This photograph is of the Arlington Street Church’s tower framed by some trees growing just inside Boston’s Public Garden. As images go it’s a perfectly nice juxtaposition of the natural with the urban environment. I like it but it’s nothing special. A “postcard” picture if you will.
However, in this time of Covid-19, it helps take the edge off my jagged emotional state.
I don’t normally photograph in Boston’s Chinatown mainly because it’s a fair hike from where we live. Today however, my wife suggested we go there and wow was the walk fun! The neighborhood’s combination of grit and beauty was a street photographer’s banquet. The heat and humidity were pretty oppressive and I’m glad we finished early.
My wife and I live in the Beacon Hill section of Boston. Real estate is expensive here thus you might think that it’s probably unlikely that the social unrest that’s been sweeping the globe would be much of a factor in our neighborhood. You’d be very wrong.
Our place is a very short distance from the Massachusetts State House.
We’ve experienced many demonstrations both peaceful and violent.
The point I want to make then is this. DO NOT THINK WHAT OUR COUNTRY IS CURRENTLY GOING THROUGH ISN’T YOUR CONCERN!
Living in a crowded city is a strange combination of crowded intimacy and lonely reserve. As an example, there is very small, below street level doorway garden less than a block from us that always has a magnificent collection of roses seemingly endlessly in bloom. When winter comes, there’s a small bird feeder with a constant supply of suet that takes care of hundreds of house sparrows.

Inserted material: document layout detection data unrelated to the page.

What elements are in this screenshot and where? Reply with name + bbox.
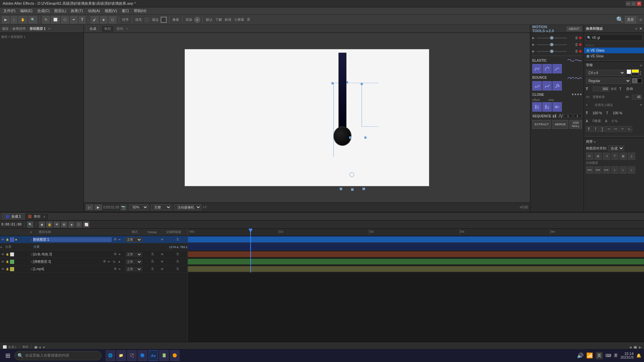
slider1-track[interactable]: [537, 38, 567, 39]
menu-item-file[interactable]: 文件(F): [1, 8, 17, 14]
layer1-eye[interactable]: 👁: [1, 238, 5, 242]
align-top[interactable]: ⊤: [611, 153, 619, 160]
breadcrumb-shapelayer[interactable]: 形状图层 1: [11, 35, 25, 39]
tl-solo-btn[interactable]: ◉: [39, 222, 45, 228]
layer1-mode[interactable]: 正常: [124, 237, 144, 242]
swatch-arrows[interactable]: ▲ ▼: [639, 69, 642, 76]
layer2-mode[interactable]: 正常: [124, 252, 144, 257]
tool-text[interactable]: T: [79, 16, 86, 23]
seq-val2[interactable]: [574, 114, 582, 118]
tool-camera[interactable]: ⬜: [51, 16, 60, 23]
stroke-swatch-dark[interactable]: [637, 78, 642, 83]
tool-zoom[interactable]: 🔍: [29, 16, 37, 23]
slider2-dot[interactable]: [579, 43, 582, 46]
layer4-solo[interactable]: 单: [112, 267, 118, 271]
elastic-wave1[interactable]: [568, 58, 574, 62]
menu-item-window[interactable]: 窗口: [120, 8, 131, 14]
layer3-pen[interactable]: ✒: [108, 260, 113, 263]
status-icon3[interactable]: ★: [43, 346, 45, 349]
layer3-fx[interactable]: fx: [113, 260, 118, 263]
layer2-eye2[interactable]: 👁: [161, 253, 167, 256]
prev-ctrl-region[interactable]: 📷: [120, 204, 126, 210]
slider1-dot[interactable]: [579, 37, 582, 39]
tool-brush[interactable]: 🖌: [91, 16, 99, 23]
tl-shy-btn[interactable]: 👁: [54, 222, 60, 228]
layer1-lock[interactable]: 🔒: [5, 238, 9, 242]
status-icon1[interactable]: ⬤: [34, 346, 38, 349]
menu-item-effects[interactable]: 效果(T): [69, 8, 85, 14]
search-icon[interactable]: 🔍: [616, 16, 624, 23]
lp-tab-project[interactable]: 项目: [2, 26, 9, 31]
layer1-eye2[interactable]: 👁: [161, 238, 167, 241]
bounce-btn-2[interactable]: [542, 81, 552, 90]
quality-select[interactable]: 完整 半质量: [151, 204, 171, 210]
prev-tab-tutorial[interactable]: 教程: [101, 25, 114, 32]
align-center-v[interactable]: ⊞: [620, 153, 627, 160]
layer1-pen[interactable]: ✒: [118, 238, 124, 241]
taskbar-notification[interactable]: 🔔: [636, 353, 641, 358]
slider3-track[interactable]: [537, 51, 567, 52]
layer3-solo[interactable]: 单: [101, 259, 108, 264]
sel-handle-mr[interactable]: [364, 136, 367, 139]
slider1-arrow[interactable]: ▶: [532, 36, 536, 40]
camera-select[interactable]: 活动摄像机: [174, 204, 201, 210]
layer2-eye[interactable]: 👁: [1, 252, 5, 256]
close-button[interactable]: ✕: [637, 1, 641, 6]
sel-handle-bm[interactable]: [351, 188, 354, 191]
layer2-solo[interactable]: 单: [112, 252, 118, 256]
tool-move[interactable]: ↕: [11, 16, 17, 23]
taskbar-ime2[interactable]: 麦: [614, 353, 618, 358]
layer2-name[interactable]: [白色 纯色 3]: [33, 252, 112, 257]
layer2-lock[interactable]: 🔒: [5, 252, 9, 256]
tool-pen[interactable]: ✒: [70, 16, 77, 23]
menu-item-view[interactable]: 视图(V): [103, 8, 119, 14]
menu-item-animate[interactable]: 动画(A): [86, 8, 102, 14]
style-underline[interactable]: T: [599, 126, 605, 132]
layer3-lock[interactable]: 🔒: [5, 260, 9, 264]
align-bottom[interactable]: ⊥: [628, 153, 635, 160]
slider2-arrow[interactable]: ▶: [532, 43, 536, 46]
style-smallcaps[interactable]: Tт: [606, 126, 612, 132]
status-nav-right[interactable]: ▶: [639, 346, 641, 349]
slider3-dot[interactable]: [579, 50, 582, 53]
layer1-solo[interactable]: 单: [112, 237, 118, 242]
tool-stamp[interactable]: ◈: [100, 16, 107, 23]
start-button[interactable]: ⊞: [3, 350, 13, 361]
style-italic[interactable]: T: [593, 126, 599, 132]
elastic-btn-1[interactable]: [532, 64, 542, 73]
tl-lock-btn[interactable]: 🔒: [46, 222, 52, 228]
merge-button[interactable]: MERGE: [552, 120, 568, 129]
lp-tab-shape[interactable]: 形状图层 1: [30, 26, 46, 31]
tl-framemix-btn[interactable]: ◈: [68, 222, 74, 228]
status-icon2[interactable]: ◈: [39, 346, 41, 349]
effects-menu-icon[interactable]: ≡: [635, 27, 637, 31]
dist-right[interactable]: ⟺: [603, 166, 610, 174]
layer1-name[interactable]: 形状图层 1: [33, 237, 112, 242]
menu-item-compose[interactable]: 合成(C): [35, 8, 52, 14]
seq-val1[interactable]: [564, 114, 572, 118]
taskbar-app-browser[interactable]: 🌐: [106, 350, 115, 361]
layer4-eye2[interactable]: 👁: [161, 267, 167, 271]
layer-row-1[interactable]: 👁 🔒 ★ 1 形状图层 1 单 ✒ 正常 👁: [0, 236, 187, 243]
tl-tab-compose[interactable]: 合成 1: [2, 213, 24, 220]
tl-tab-tutorial[interactable]: 教程 ≡: [24, 213, 49, 220]
sub-expand[interactable]: ▸: [1, 245, 5, 249]
align-left[interactable]: ⊢: [586, 153, 593, 160]
layer3-name[interactable]: [调整图层 3]: [33, 259, 101, 264]
sel-handle-br[interactable]: [363, 188, 365, 190]
tool-puppet[interactable]: ⬡: [109, 16, 116, 23]
tool-rotate[interactable]: ↻: [42, 16, 50, 23]
typo-menu[interactable]: ≡: [640, 64, 642, 67]
style-super[interactable]: T²: [620, 126, 626, 132]
tool-hand[interactable]: ✋: [18, 16, 27, 23]
status-nav-left[interactable]: ◀: [629, 346, 632, 349]
layer3-eye2[interactable]: 👁: [161, 260, 167, 263]
search-box[interactable]: 🔍: [585, 34, 643, 41]
status-nav-center[interactable]: ⬤: [634, 346, 637, 349]
color-swatch-group[interactable]: [632, 69, 639, 76]
taskbar-app-explorer[interactable]: 📁: [116, 350, 126, 361]
tl-search-btn[interactable]: 🔍: [27, 222, 33, 228]
clone-btn-1[interactable]: [532, 102, 542, 112]
elastic-btn-2[interactable]: [542, 64, 552, 73]
taskbar-net[interactable]: 📶: [586, 352, 593, 359]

The caretaker of this blooming bounty is a nice lady with whom I occasionally exchange a few words, never much more.
Today was different. Setting out on my usual street shooting walk, I noticed a woman chatting happily with the owner of a very cute dog. The scene didn’t really lend itself to a photo so I just sat and watched. The surprise came as she was leaving her conversation with the dog owner she turned and recognized ME.My wife joined us and the three of us had a friendly conversation.

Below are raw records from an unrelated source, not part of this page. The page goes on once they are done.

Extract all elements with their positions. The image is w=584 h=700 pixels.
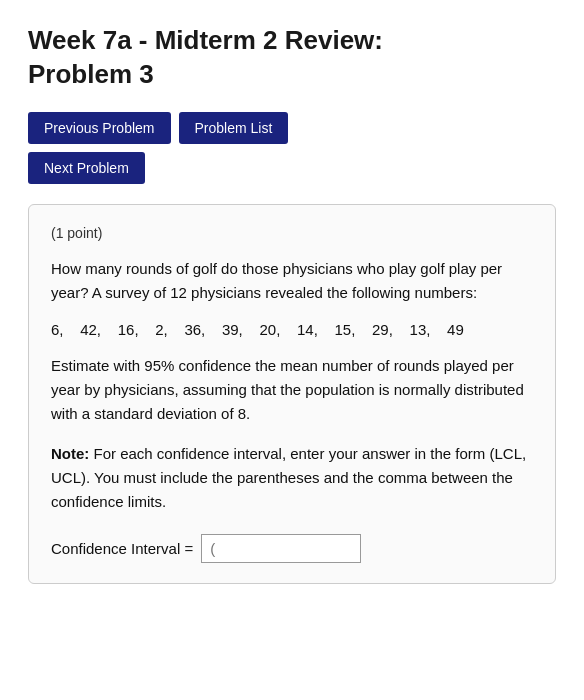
previous-problem-button[interactable]: Previous Problem: [28, 112, 171, 144]
problem-card: (1 point) How many rounds of golf do tho…: [28, 204, 556, 584]
nav-button-row-2: Next Problem: [28, 152, 556, 184]
note-text: Note: For each confidence interval, ente…: [51, 442, 533, 514]
problem-list-button[interactable]: Problem List: [179, 112, 289, 144]
next-problem-button[interactable]: Next Problem: [28, 152, 145, 184]
point-label: (1 point): [51, 225, 533, 241]
page-title: Week 7a - Midterm 2 Review: Problem 3: [28, 24, 556, 92]
nav-button-row-1: Previous Problem Problem List: [28, 112, 556, 144]
problem-question: How many rounds of golf do those physici…: [51, 257, 533, 305]
note-label: Note:: [51, 445, 89, 462]
confidence-label: Confidence Interval =: [51, 540, 193, 557]
estimate-text: Estimate with 95% confidence the mean nu…: [51, 354, 533, 426]
numbers-display: 6, 42, 16, 2, 36, 39, 20, 14, 15, 29, 13…: [51, 321, 533, 338]
note-body: For each confidence interval, enter your…: [51, 445, 526, 510]
confidence-interval-input[interactable]: [201, 534, 361, 563]
confidence-row: Confidence Interval =: [51, 534, 533, 563]
numbers-line1: 6, 42, 16, 2, 36, 39, 20, 14, 15, 29, 13…: [51, 321, 464, 338]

Anyway, the upshot to this is that in this often lonely time we are living through, a chance encounter sweeps away a lot of dusty cobwebs.

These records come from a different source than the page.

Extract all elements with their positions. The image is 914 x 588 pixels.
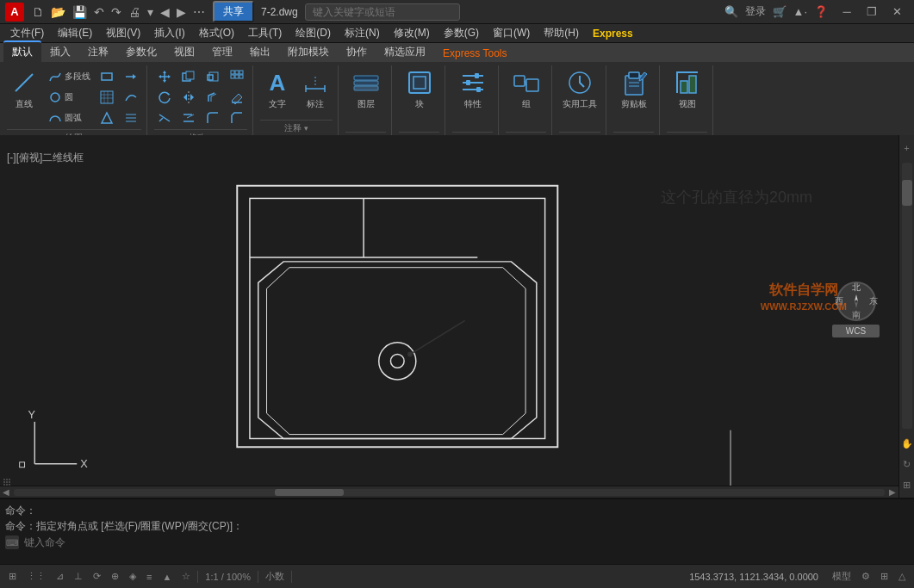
status-ortho[interactable]: ⊿	[53, 571, 67, 582]
ribbon-btn-text[interactable]: A 文字	[260, 67, 295, 112]
ribbon-btn-arrow[interactable]	[121, 67, 141, 86]
canvas-area[interactable]: Y X 这个孔的直径为20mm 软件自学网 WWW.RJZXW.COM 北 南 …	[0, 135, 898, 498]
ribbon-btn-properties[interactable]: 特性	[456, 67, 490, 112]
ribbon-btn-chamfer[interactable]	[227, 108, 247, 127]
ribbon-btn-trim[interactable]	[154, 108, 175, 127]
ribbon-btn-utility[interactable]: 实用工具	[559, 67, 600, 112]
settings-icon[interactable]: ▲·	[793, 5, 807, 18]
ribbon-btn-array[interactable]	[227, 67, 247, 86]
wcs-badge[interactable]: WCS	[832, 325, 880, 337]
ribbon-btn-dim[interactable]: 标注	[298, 67, 333, 112]
ribbon-btn-move[interactable]	[154, 67, 175, 86]
rt-view[interactable]: ⊞	[900, 475, 914, 494]
menu-modify[interactable]: 修改(M)	[387, 24, 437, 43]
tab-express-tools[interactable]: Express Tools	[434, 45, 515, 62]
scroll-left-btn[interactable]: ◀	[0, 486, 12, 498]
status-polar[interactable]: ⊥	[71, 571, 86, 582]
tab-default[interactable]: 默认	[3, 40, 41, 62]
new-icon[interactable]: 🗋	[29, 5, 47, 19]
status-scale[interactable]: 1:1 / 100%	[202, 572, 254, 582]
arrow-left-icon[interactable]: ◀	[158, 5, 172, 19]
open-icon[interactable]: 📂	[48, 5, 68, 19]
status-decimal[interactable]: 小数	[262, 570, 288, 583]
ribbon-btn-arc[interactable]: 圆弧	[45, 108, 93, 127]
ribbon-btn-scale[interactable]	[202, 67, 223, 86]
ribbon-btn-fillet[interactable]	[202, 108, 223, 127]
tab-insert[interactable]: 插入	[41, 42, 79, 62]
minimize-button[interactable]: ─	[835, 3, 859, 21]
tab-annotate[interactable]: 注释	[79, 42, 117, 62]
rt-rotate[interactable]: ↻	[900, 455, 914, 473]
menu-help[interactable]: 帮助(H)	[537, 24, 586, 43]
menu-express[interactable]: Express	[586, 24, 640, 43]
menu-param[interactable]: 参数(G)	[437, 24, 486, 43]
ribbon-btn-viewtool[interactable]: 视图	[670, 67, 705, 112]
menu-window[interactable]: 窗口(W)	[486, 24, 537, 43]
ribbon-btn-offset[interactable]	[202, 88, 223, 107]
arrow-right-icon[interactable]: ▶	[174, 5, 189, 19]
rt-zoom-in[interactable]: +	[900, 139, 914, 158]
ribbon-btn-line[interactable]: 直线	[7, 67, 41, 112]
print-icon[interactable]: 🖨	[126, 5, 143, 19]
status-grid[interactable]: ⊞	[5, 571, 20, 582]
status-lweight[interactable]: ▲	[159, 572, 175, 582]
tab-addins[interactable]: 附加模块	[279, 42, 338, 62]
restore-button[interactable]: ❐	[860, 3, 884, 21]
ribbon-btn-erase[interactable]	[227, 88, 247, 107]
ribbon-btn-spline[interactable]	[121, 88, 141, 107]
menu-draw[interactable]: 绘图(D)	[289, 24, 338, 43]
scroll-track[interactable]	[14, 489, 885, 496]
scroll-right-btn[interactable]: ▶	[886, 486, 898, 498]
close-button[interactable]: ✕	[885, 3, 909, 21]
search-icon[interactable]: 🔍	[724, 5, 738, 18]
menu-format[interactable]: 格式(O)	[192, 24, 241, 43]
menu-view[interactable]: 视图(V)	[99, 24, 147, 43]
tab-collaborate[interactable]: 协作	[338, 42, 376, 62]
ribbon-btn-rect[interactable]	[96, 67, 117, 86]
help-icon[interactable]: ❓	[814, 5, 828, 18]
save-icon[interactable]: 💾	[70, 5, 90, 19]
ribbon-btn-polyline[interactable]: 多段线	[45, 67, 93, 86]
ribbon-btn-clipboard[interactable]: 剪贴板	[617, 67, 651, 112]
ribbon-btn-block[interactable]: 块	[402, 67, 437, 112]
ribbon-btn-layer[interactable]: 图层	[349, 67, 383, 112]
menu-annotate[interactable]: 标注(N)	[338, 24, 387, 43]
status-transp[interactable]: ☆	[178, 571, 194, 582]
ribbon-btn-extend[interactable]	[178, 108, 199, 127]
status-otrack[interactable]: ⊕	[108, 571, 122, 582]
ribbon-btn-copy[interactable]	[178, 67, 199, 86]
menu-insert[interactable]: 插入(I)	[147, 24, 191, 43]
tab-featured[interactable]: 精选应用	[376, 42, 434, 62]
ribbon-btn-mirror[interactable]	[178, 88, 199, 107]
search-input[interactable]	[305, 3, 460, 21]
redo-icon[interactable]: ↷	[109, 5, 124, 19]
tab-view[interactable]: 视图	[165, 42, 203, 62]
rt-pan[interactable]: ✋	[900, 434, 914, 453]
undo-icon[interactable]: ↶	[91, 5, 107, 19]
cart-icon[interactable]: 🛒	[773, 5, 787, 18]
status-snap[interactable]: ⋮⋮	[23, 571, 49, 582]
ribbon-btn-extra4[interactable]	[121, 108, 141, 127]
status-workspace[interactable]: ⊞	[877, 571, 892, 582]
menu-edit[interactable]: 编辑(E)	[51, 24, 99, 43]
ribbon-btn-hatch[interactable]	[96, 88, 117, 107]
status-dyn[interactable]: ≡	[143, 572, 155, 582]
tab-parametric[interactable]: 参数化	[117, 42, 165, 62]
status-isnap[interactable]: ⟳	[90, 571, 104, 582]
command-input[interactable]	[24, 536, 909, 548]
rt-scrollbar[interactable]	[902, 163, 912, 429]
more-icon[interactable]: ⋯	[190, 5, 208, 19]
menu-tools[interactable]: 工具(T)	[241, 24, 289, 43]
ribbon-btn-circle[interactable]: 圆	[45, 88, 93, 107]
status-mode[interactable]: 模型	[829, 570, 855, 583]
tab-output[interactable]: 输出	[241, 42, 279, 62]
ribbon-btn-group[interactable]: 组	[509, 67, 544, 112]
status-ducs[interactable]: ◈	[126, 571, 140, 582]
status-anno-scale[interactable]: △	[895, 571, 909, 582]
tab-manage[interactable]: 管理	[203, 42, 241, 62]
dropdown-icon[interactable]: ▾	[145, 5, 156, 19]
status-settings[interactable]: ⚙	[858, 571, 874, 582]
user-icon[interactable]: 登录	[745, 4, 766, 19]
ribbon-btn-rotate[interactable]	[154, 88, 175, 107]
share-button[interactable]: 共享	[213, 1, 254, 22]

We have access to a widow overlooking Boston Common, a lovely 50 acre park. Smack dab in the middle of the city. The land is a fantastic asset and used daily by many many people. Not so the day before yesterday. That day, the rain NEVER stopped!
Summer rain is one thing, but February rain is something completely different. As this image, hopefully shows.
The composition of this image is simple, very VERY simple. In fact this lady’s left hand is in the dead center of the photograph. However, simplicity is not the only reason I like it. Look at the shadows on the wall. They’re painted on!
This photo was taken in Boston’s Museum of Fine Arts and the wall background is actually a piece of art.
I suspect it comes as no surprise, with a blog title like “Frog Pond Journal”, that we live near it. This image was recently taken at sunset, looking east over the skating rink towards Millennium Tower. The low sunlight helps emphasize the figures and skyline.It’s hard to overemphasize how important this facility is to the recreational life of the city.
My blogging problem is that if I place too much emphasis on the “Frog Pond” part of the title, it overly restricts my geographic coverage area. The word “Journal” helps broaden the blog’s content, as a kind of casual neighborhood newspaper.